Meanwhile, in order to encourage more citizens to exercise their right, in August last year, the Office of the Prime Minister (OPM) through the Ministry of Information and National Guidance in partnership with the Collaboration on International ICT Policy for East and Southern Africa (CIPESA) and the Africa Freedom OF Information Centre (AFIC) launched the online portal – Ask Your Government (www.askyourgov.ug) to enable citizens to directly query Ministries, Departments and Agencies of the Government of Uganda for information.
Proactive release of information however is low, while the culture of secrecy and fear of reprisal remains prevalent. According to Gilbert Sendugwa the Executive Director, AFIC, “many Ugandans still do not understand what it means to have the Access to Information Act”. Sendugwa added that building awareness, demand and creating responsiveness was required in order to improve the ATIA knowledge among citizens.
Silvia Birahwa from the Directorate of Information and National Guidance noted that as a result of the delay in passing ATIA’s regulations, they have had different levels of compliance within government ministries, departments and agencies (MDAs), with some government officials compliant and others making little or no responses to requests for information.
Kenneth Lubogo, a Member of Parliament for Bulamogi County in Kaliro district said it was imperative to make the whole system mandatory, so that government information officers have a reason to do it.
Birahwa said that Information officers within various MDAs reported a lack of capacity including limited access to internet and a lack of interest as barriers to the release of information.
Accordingly, the recently updated government communication strategy is aimed to better equip Chief Information Officers within the MDAs to better respond to information requests and to aid the progress of the ATIA.

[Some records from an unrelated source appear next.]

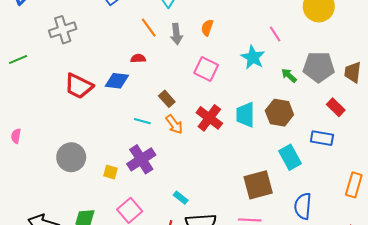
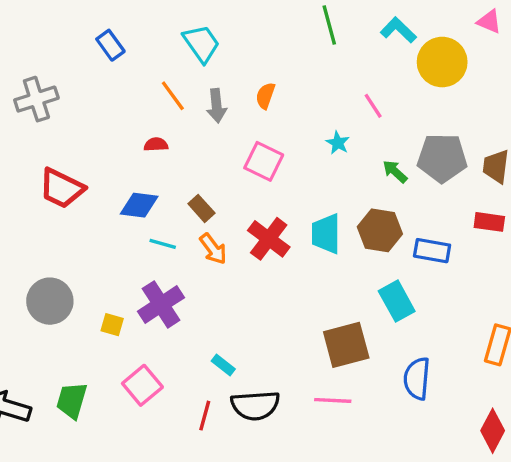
cyan star: (253, 57) -> (338, 143), size x0.6
blue diamond: (117, 81) -> (139, 205), moved
red rectangle: (336, 107) -> (489, 222), moved, turned -36
blue rectangle: (322, 138) -> (432, 251), moved

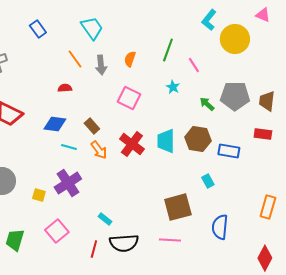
green line: (329, 25) -> (168, 50), moved, turned 35
cyan L-shape: (398, 30) -> (209, 20), turned -95
cyan rectangle: (397, 301) -> (208, 181), size x0.6

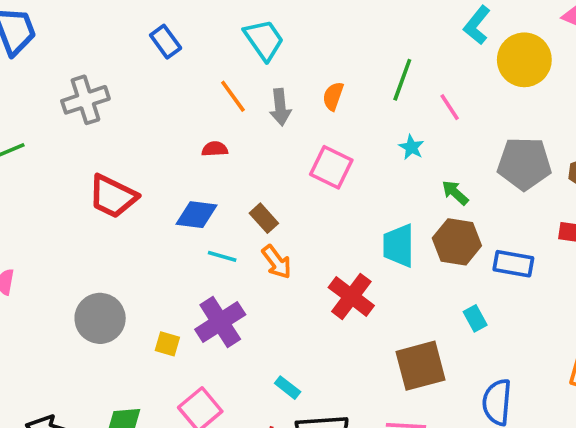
green arrow: (207, 104) -> (455, 193), moved
red cross: (132, 144) -> (351, 297), moved

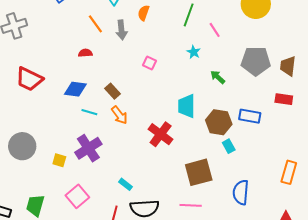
orange semicircle: (333, 96) -> (144, 13), moved
pink square: (331, 167) -> (150, 63), size x0.6
brown hexagon: (457, 242) -> (219, 122), moved

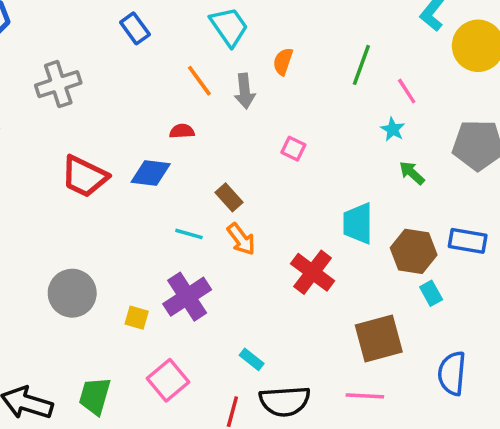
cyan star: (194, 52) -> (393, 129), moved
blue diamond: (75, 89) -> (151, 173), moved

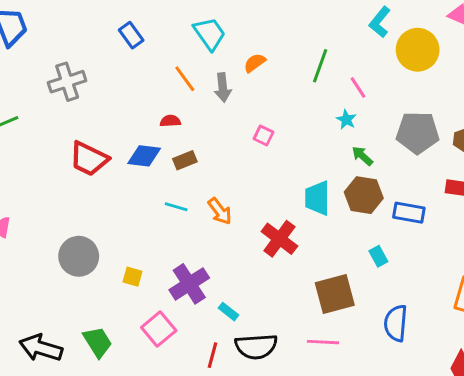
orange semicircle: (283, 61) -> (255, 63), turned 35
brown rectangle: (229, 197) -> (185, 160), moved, turned -70
brown hexagon: (414, 251) -> (364, 195), moved
purple cross: (187, 297) -> (189, 284), moved
green trapezoid: (95, 396) -> (98, 342), turned 132

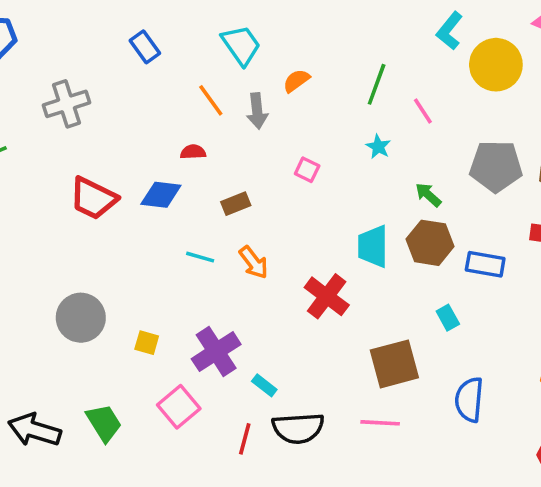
cyan star: (346, 120) -> (378, 147), moved
brown rectangle: (185, 160) -> (236, 204), moved

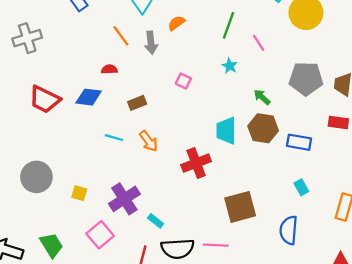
red cross: (327, 296) -> (196, 163), turned 32
cyan rectangle: (448, 318) -> (301, 187), moved
pink line: (380, 423) -> (216, 245), moved

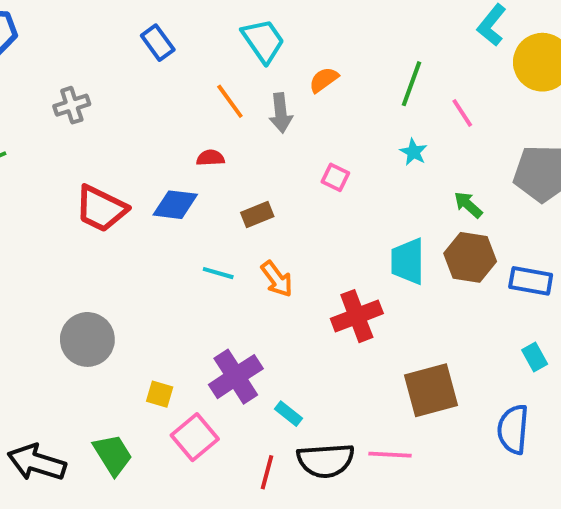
gray cross: (27, 38) -> (72, 105), size x0.7
yellow square: (79, 193) -> (160, 394), moved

In recognition of some MDAs who have adopted the right to information and exercise this by promptly and adequately responding to information requests, the Ministry of Lands, Housing and Urban Development (MLHUD) received an award for their commitment to the consistent and prompt release of information using the www.askyourgov.ug website. Dennis Obbo the Principal Information Scientist at MLHUD received the award on behalf of the Ministry.
The celebrations to mark a decade of ATIA were hosted by AFIC and the Collaboration on International ICT Policy for East and Southern Africa (CIPESA) together with the Office of the Prime Minister.